No, it’s limited by CPU time. The drive neither knows or cares about encryption.
Some drives do, but it doesn’t affect lifespan either way. Writing 10GB of encrypted data is the same as 10GB unencrypted.
Yeah, I was thinking maybe the data would be written out of order or something, but that wouldn’t be the case. The data will be garbled by the encryption, but still written sequentially, or however the internal drive controller decides is best.
Isn’t it CPU overhead for the encryption? It needs to encrypt like 3-400 MB/s, so it seems pretty reasonable that it’s a lot slower. The drive’s lifespan shouldn’t be affected for any reason I can think of.
This is the best summary I could come up with:
While many SSDs come with hardware-based encryption, which does all the processing directly on the drive, Windows 11 Pro force-enables the software version of BitLocker during installation, without providing a clear way to opt out.
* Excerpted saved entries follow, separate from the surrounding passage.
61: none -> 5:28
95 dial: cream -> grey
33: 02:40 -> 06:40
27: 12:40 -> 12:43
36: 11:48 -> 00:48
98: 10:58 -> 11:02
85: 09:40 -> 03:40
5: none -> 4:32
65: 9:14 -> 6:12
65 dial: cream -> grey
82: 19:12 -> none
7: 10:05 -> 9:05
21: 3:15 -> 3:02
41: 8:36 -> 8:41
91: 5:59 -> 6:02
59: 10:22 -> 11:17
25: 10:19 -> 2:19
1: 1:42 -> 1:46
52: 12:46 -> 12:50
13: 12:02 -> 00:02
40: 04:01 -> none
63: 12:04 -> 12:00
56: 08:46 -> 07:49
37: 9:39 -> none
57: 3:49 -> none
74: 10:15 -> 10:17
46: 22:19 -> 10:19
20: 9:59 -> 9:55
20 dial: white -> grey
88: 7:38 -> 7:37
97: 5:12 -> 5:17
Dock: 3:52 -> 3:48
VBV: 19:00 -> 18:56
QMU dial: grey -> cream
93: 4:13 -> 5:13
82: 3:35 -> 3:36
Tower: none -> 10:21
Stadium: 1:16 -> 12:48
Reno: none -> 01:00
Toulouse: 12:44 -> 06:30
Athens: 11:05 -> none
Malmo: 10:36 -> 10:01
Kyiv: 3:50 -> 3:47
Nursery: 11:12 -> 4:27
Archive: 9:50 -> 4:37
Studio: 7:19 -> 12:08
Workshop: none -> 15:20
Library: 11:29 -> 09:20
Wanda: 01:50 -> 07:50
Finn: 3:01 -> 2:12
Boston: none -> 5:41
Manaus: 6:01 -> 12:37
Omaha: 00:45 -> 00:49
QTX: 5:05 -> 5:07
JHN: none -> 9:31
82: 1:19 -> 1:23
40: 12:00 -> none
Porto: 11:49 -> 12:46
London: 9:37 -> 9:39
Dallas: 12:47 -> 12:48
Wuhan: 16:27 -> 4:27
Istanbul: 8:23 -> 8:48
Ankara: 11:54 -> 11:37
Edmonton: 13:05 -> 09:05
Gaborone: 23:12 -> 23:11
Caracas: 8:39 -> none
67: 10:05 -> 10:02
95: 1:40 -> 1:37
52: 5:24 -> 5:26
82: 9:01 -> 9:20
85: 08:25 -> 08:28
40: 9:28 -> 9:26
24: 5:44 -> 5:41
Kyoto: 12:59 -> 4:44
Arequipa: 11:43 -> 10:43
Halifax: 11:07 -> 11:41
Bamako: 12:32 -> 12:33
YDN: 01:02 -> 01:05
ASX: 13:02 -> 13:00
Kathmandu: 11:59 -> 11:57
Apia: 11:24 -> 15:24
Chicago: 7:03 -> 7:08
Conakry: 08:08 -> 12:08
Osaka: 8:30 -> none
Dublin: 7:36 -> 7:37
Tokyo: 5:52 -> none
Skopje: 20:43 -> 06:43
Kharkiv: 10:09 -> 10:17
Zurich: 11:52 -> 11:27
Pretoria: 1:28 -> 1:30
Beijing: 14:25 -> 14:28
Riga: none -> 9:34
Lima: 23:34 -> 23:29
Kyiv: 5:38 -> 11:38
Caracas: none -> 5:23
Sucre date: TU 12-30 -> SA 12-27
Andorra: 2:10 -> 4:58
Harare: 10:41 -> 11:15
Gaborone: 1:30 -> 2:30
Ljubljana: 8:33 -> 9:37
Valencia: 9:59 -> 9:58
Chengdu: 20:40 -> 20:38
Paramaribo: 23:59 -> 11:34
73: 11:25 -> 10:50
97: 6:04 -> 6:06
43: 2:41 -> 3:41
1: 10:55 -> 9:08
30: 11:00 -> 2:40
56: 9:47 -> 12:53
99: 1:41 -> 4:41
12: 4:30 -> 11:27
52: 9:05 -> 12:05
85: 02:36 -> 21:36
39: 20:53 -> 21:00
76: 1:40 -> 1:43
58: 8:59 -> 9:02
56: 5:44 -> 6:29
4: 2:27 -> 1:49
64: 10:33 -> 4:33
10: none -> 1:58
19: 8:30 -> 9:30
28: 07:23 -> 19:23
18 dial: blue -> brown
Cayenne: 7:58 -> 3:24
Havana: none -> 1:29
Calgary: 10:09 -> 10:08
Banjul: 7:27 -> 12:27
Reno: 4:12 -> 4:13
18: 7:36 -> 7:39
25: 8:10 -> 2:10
While we have results for higher queue depths, note that the QD1 numbers are far more meaningful in the real world, as this is the most common type of file access in typical operating system environments… and that’s where software BitLocker impacted performance the most.
Lower latency delivers snappier performance in day-to-day use, and it’s the primary reason the industry at large has moved from slow rotating hard drives to faster SSDs.
Given that this extra layer of latency, albeit at varying degrees, will also be added to slower types of SSDs, like QLC or low-tier drives, this could have a much bigger real-world impact in some systems.
Windows 11 disk caching might be a factor there, but QD256 is basically fantasy land for storage workloads (remember, low queue depths are the most common), so we don’t put too much weight on it.
There’s a curious “bump” with the 990 Pro that we’ve noted before on the read speeds, but write performance shows a smoother line with the software BitLocker trailing up until the 256KiB block size.